選手たちは席に付き、質問された答えを各々ボードに書いていく。特に早押し形式というわけでもない。当然全員が正解する時もあれば、一人二人しか正解しない質問もあった。
「第九十七問!!」
流石に多すぎない?
「アルカ様の強化形態の一つ! 通称『竜装』の正式名称はなんでしょう!! 最新バージョンでお答えください!!」
え……? それ私も知らないんだけど……?
あれってハルちゃんが作ってくれた強化フォームだから、名前とか気にしたこと無かったのよね。
ちなみになんていうの? ハルちゃん。
『……』
ハルちゃんが唖然としている。
『アルカ』
『ひどい』
ごめんて。
だってハルちゃんいっぱい作ってくれたじゃない。あの竜装だってバージョン違いがいっぱいあったし。なんなら最初はドラゴンモードって呼んでたし。
『……』
悪かったってば。今からでも教えてよ。
『ないしょ』
え~。
『もうすぐ』
『わかる』
正解者が出るの?
『みてて』
は~い♪
「なんとなんとなんと! 一人だけ正解者が出ましたぁ!」
すげぇ。
「結果はこちらです!!」
巨大スクリーンに全員の回答が映し出された。
その内の一つの背景が赤く塗りつぶされていた。
「ドラゴニックアームドブラックエクストリーム.Ver.1099」
……ハルちゃん?
『えへん』
『丸パクリね』
だよね、イロハ。
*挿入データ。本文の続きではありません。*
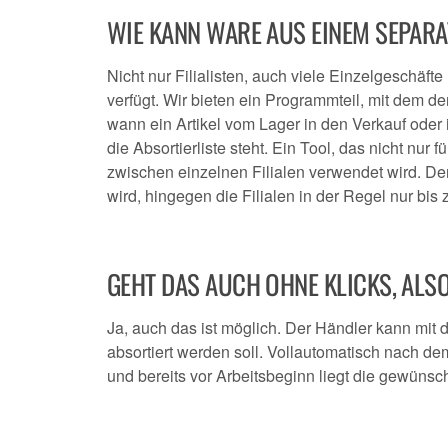
WIE KANN WARE AUS EINEM SEPAR
Nicht nur Filialisten, auch viele Einzelgeschäft
verfügt. Wir bieten ein Programmteil, mit dem d
wann ein Artikel vom Lager in den Verkauf ode
die Absortierliste steht. Ein Tool, das nicht nur
zwischen einzelnen Filialen verwendet wird. Der 
wird, hingegen die Filialen in der Regel nur bis
GEHT DAS AUCH OHNE KLICKS, AL
Ja, auch das ist möglich. Der Händler kann mi
absortiert werden soll. Vollautomatisch nach d
und bereits vor Arbeitsbeginn liegt die gewünsch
末尾のバージョン除けば、台風と道化師のやつまんまじゃない。しかも劇場版限定フォーム。
というかイロハも知らなかったのね。
『ハルったらコロコロ変えるんだもの』
それよく当てたわね。えっと。回答者は……テミスさん?
え? いったいどこから情報仕入れたの?
ハルちゃん教えた?
『ううん』
『いってない』
えぇ……。普通に怖いんだけど……。
『何かズルしてるわね』
けど普通に他の問題は間違えたりしてるよ?
『アリバイ工作かしら』
それにしてはトップの成績ってわけでもないのよね。むしろそんなに正答率高くないっていうか。
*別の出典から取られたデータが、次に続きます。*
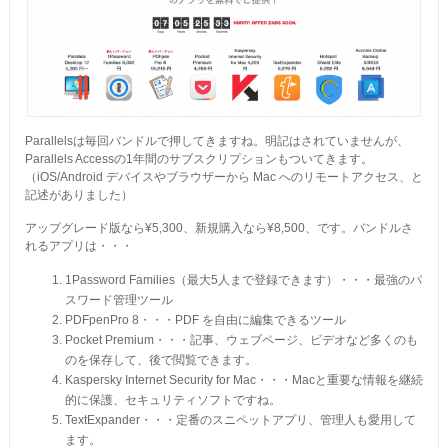
Parallelsは毎回バンドルで押してきますね。明記はされていませんが、
Parallels Accessの1年間のサブスクリプションもついてきます。
（iOS/Android デバイスやブラウザーから Mac へのリモートアクセス、と
記述がありました）
アップグレード版なら¥5,300、新規購入なら¥8,500、です。バンドルさ
れるアプリは・・・
1Password Families（最大5人まで登録できます）・・・最強のパ
スワード管理ツール
PDFpenPro 8・・・PDF を自由に編集できるツール
Pocket Premium・・・記事、ウェブページ、ビデオなど多くのも
のを保存して、後で閲覧できます。
Kaspersky Internet Security for Mac・・・Macと重要な情報を継続
的に保護、セキュリティソフトですね。
TextExpander・・・定番のスニペットアプリ、管理人も愛用して
ます。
『……アクセスに時間が掛かるからじゃない? 答えがシンプルに単語一つならすぐに引き出せるのかもしれないわ』
もしかして編纂機使ってる?
『せいかい』
『ハルは知っていたのね。よく気付けたわね』
でも言われてみたらそうよね。うっかりしていたわ。テミスさんはエルちゃんとも仲良いもんね。
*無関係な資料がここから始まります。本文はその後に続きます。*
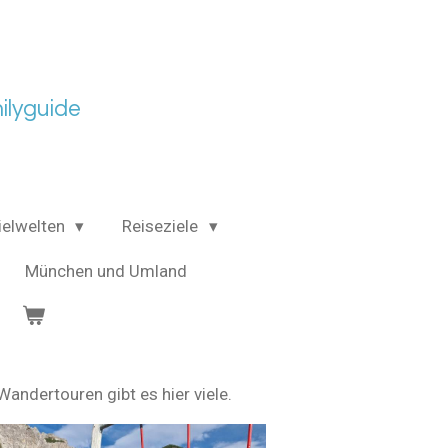
lyguide
ielwelten
Reiseziele
München und Umland
andertouren gibt es hier viele.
『とはいえ咎められるようなことでもないのよね。これって』
……まあね。守護神に相応しい力を見るのも目的の一つだし。編纂機を扱えるというのも、それはそれで一つのステータスよね。別に読心術の使用だって禁じてないわけだし。もちろん対策は講じてあるけれども。
「さあ! 続いて九十八問目に参りましょう!!」
クイズ大会は、三百問を超えようとしたところで審査員たちからの満場一致ストップが掛かるまで続いた。